We left Lama hotel soon after 8 AM, walked through villages with pretty names - Riverside, Ghodatabela, Thansyab, Gumba - and arrived at Langtang by 3 PM. Although this is probably the most significant height gain of this trail, it felt gradual and easy, perhaps also because we had toughened up. We stayed at the Glacier guest house, run by a lovely man named Tshering Dorje. I strongly recommend the place. 

Day 4: Langtang to Kyanjin Gompa (4000 m) - about 4 hours of walking. 
Tuesday, 29 May - This is perhaps the easiest hike of this trail, with very gentle slopes. You know you're getting close to the tree line - trees start to get fewer and shorter. This is the day we crossed the villages that got the worst of the 2015 earthquake. It was a sobering hour as we walked through the rubble. We arrived at Kyanjin Gompa just before 3 PM. This hamlet has a at least a dozen guest houses and they all look comfortable. We stayed at the Nayakhanga guest house which maybe has the best views in the village. It may or may not be Nayakhanga's fault that I got carried away and wrote a poem here. 

Day 5: Kyanjin Gompa to Lama hotel
Wednesday, 30 May - The climb down in this stretch is easier than the climb up, and views are as lovely. It was fun to say hello again to the tea houses we had stopped at two days previously. 

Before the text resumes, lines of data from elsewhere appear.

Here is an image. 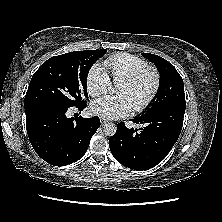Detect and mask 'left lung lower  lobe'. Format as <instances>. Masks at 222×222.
<instances>
[{"label":"left lung lower lobe","mask_w":222,"mask_h":222,"mask_svg":"<svg viewBox=\"0 0 222 222\" xmlns=\"http://www.w3.org/2000/svg\"><path fill=\"white\" fill-rule=\"evenodd\" d=\"M185 108L171 105L131 119L145 126L127 128L124 123L109 139L114 158L126 167L147 170L159 164L176 143L183 125Z\"/></svg>","instance_id":"0a47b994"}]
</instances>
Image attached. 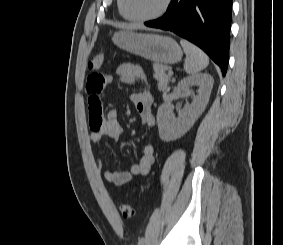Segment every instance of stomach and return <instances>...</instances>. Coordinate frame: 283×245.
<instances>
[{
	"instance_id": "stomach-1",
	"label": "stomach",
	"mask_w": 283,
	"mask_h": 245,
	"mask_svg": "<svg viewBox=\"0 0 283 245\" xmlns=\"http://www.w3.org/2000/svg\"><path fill=\"white\" fill-rule=\"evenodd\" d=\"M112 41L119 48L156 63L174 64L183 55L174 39L156 34L122 30L113 35Z\"/></svg>"
}]
</instances>
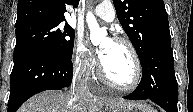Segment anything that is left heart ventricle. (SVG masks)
I'll return each mask as SVG.
<instances>
[{
    "mask_svg": "<svg viewBox=\"0 0 193 112\" xmlns=\"http://www.w3.org/2000/svg\"><path fill=\"white\" fill-rule=\"evenodd\" d=\"M100 46L107 47L106 56L101 62L106 75L117 84H129L134 76V62L129 49L110 40H104Z\"/></svg>",
    "mask_w": 193,
    "mask_h": 112,
    "instance_id": "1",
    "label": "left heart ventricle"
}]
</instances>
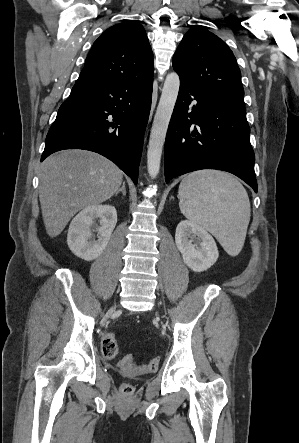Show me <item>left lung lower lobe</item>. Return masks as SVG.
I'll return each instance as SVG.
<instances>
[{
	"instance_id": "left-lung-lower-lobe-1",
	"label": "left lung lower lobe",
	"mask_w": 299,
	"mask_h": 443,
	"mask_svg": "<svg viewBox=\"0 0 299 443\" xmlns=\"http://www.w3.org/2000/svg\"><path fill=\"white\" fill-rule=\"evenodd\" d=\"M249 134L244 106L180 80L165 141V181L195 170L217 169L238 176L257 192Z\"/></svg>"
}]
</instances>
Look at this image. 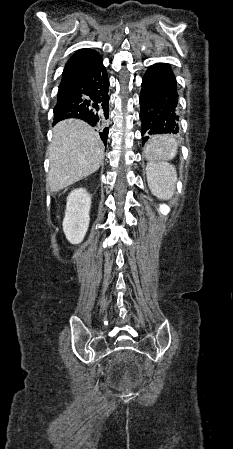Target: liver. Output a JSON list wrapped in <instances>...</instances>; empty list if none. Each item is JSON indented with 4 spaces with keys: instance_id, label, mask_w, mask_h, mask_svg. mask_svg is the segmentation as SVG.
Wrapping results in <instances>:
<instances>
[{
    "instance_id": "obj_1",
    "label": "liver",
    "mask_w": 233,
    "mask_h": 449,
    "mask_svg": "<svg viewBox=\"0 0 233 449\" xmlns=\"http://www.w3.org/2000/svg\"><path fill=\"white\" fill-rule=\"evenodd\" d=\"M48 154L46 185L58 192L96 172L104 159V146L89 124L66 119L55 125Z\"/></svg>"
}]
</instances>
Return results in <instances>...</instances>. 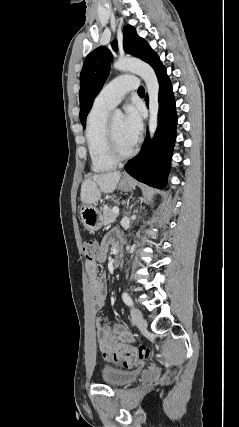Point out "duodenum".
<instances>
[{
	"mask_svg": "<svg viewBox=\"0 0 239 427\" xmlns=\"http://www.w3.org/2000/svg\"><path fill=\"white\" fill-rule=\"evenodd\" d=\"M122 256V246L121 243L116 244L114 249V265L118 266L121 261Z\"/></svg>",
	"mask_w": 239,
	"mask_h": 427,
	"instance_id": "410a0bca",
	"label": "duodenum"
}]
</instances>
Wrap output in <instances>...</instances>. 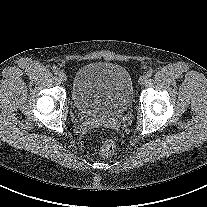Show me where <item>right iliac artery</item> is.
I'll use <instances>...</instances> for the list:
<instances>
[{"mask_svg":"<svg viewBox=\"0 0 207 207\" xmlns=\"http://www.w3.org/2000/svg\"><path fill=\"white\" fill-rule=\"evenodd\" d=\"M60 73V70L58 68H54V74H59Z\"/></svg>","mask_w":207,"mask_h":207,"instance_id":"82829eb1","label":"right iliac artery"}]
</instances>
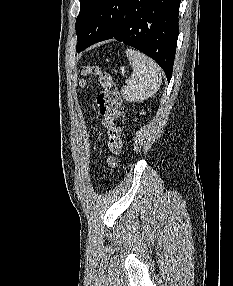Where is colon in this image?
Segmentation results:
<instances>
[{
  "instance_id": "obj_1",
  "label": "colon",
  "mask_w": 233,
  "mask_h": 286,
  "mask_svg": "<svg viewBox=\"0 0 233 286\" xmlns=\"http://www.w3.org/2000/svg\"><path fill=\"white\" fill-rule=\"evenodd\" d=\"M84 76L93 74L97 76L100 93L97 97L103 125L106 128L110 155L107 166L114 169L118 164V156L122 150V130L124 126V105L113 76L98 66H83L80 70Z\"/></svg>"
}]
</instances>
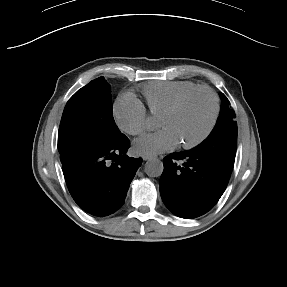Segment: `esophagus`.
<instances>
[{
	"instance_id": "esophagus-1",
	"label": "esophagus",
	"mask_w": 287,
	"mask_h": 287,
	"mask_svg": "<svg viewBox=\"0 0 287 287\" xmlns=\"http://www.w3.org/2000/svg\"><path fill=\"white\" fill-rule=\"evenodd\" d=\"M142 158H143V160H150V159H153L154 157L152 156V155H147V154H144L143 156H142Z\"/></svg>"
}]
</instances>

Day 6: Lama hotel to Syafrubesi
Thursday, 31 May - Spoke too soon, this downhill walk nearly succeeded in murdering all of my toes. It was such joy to get back to our dear old Syafrubesi, which as it turned out, has a natural hot spring where you can soak your feet and coax them back to life. 
Sometime on day 5

Day 7: Bus ride from Syafrubesi to Kathmandu
Friday, 01 June - I spent the seven hours alternating between napping and saying "wow, how pretty is that mountain!"

Day 8: Recovering and exploring Thamel 
Saturday, 02 June - I have two highlights from this day of recovery at Kathmandu. One, the hotel we chose this time, the Nepal Cottage Resort, felt like absolute luxury with the unlimited hot water and warm beds. It also has a beautiful garden. Two, we watched a fabulous Nepali band perform at the Purple Haze rock bar. I want to come back in live in Thamel for a week sometime, walking and eating and listening to music. In spite of the dust clouds. About that, Kathmandu - what is it with being global #5 in the most polluted cities in the world?! 

Day 9: Flight back home
Sunday, 03 June - My journal entry from this morning says: "So when can I go next to the Himalayas?"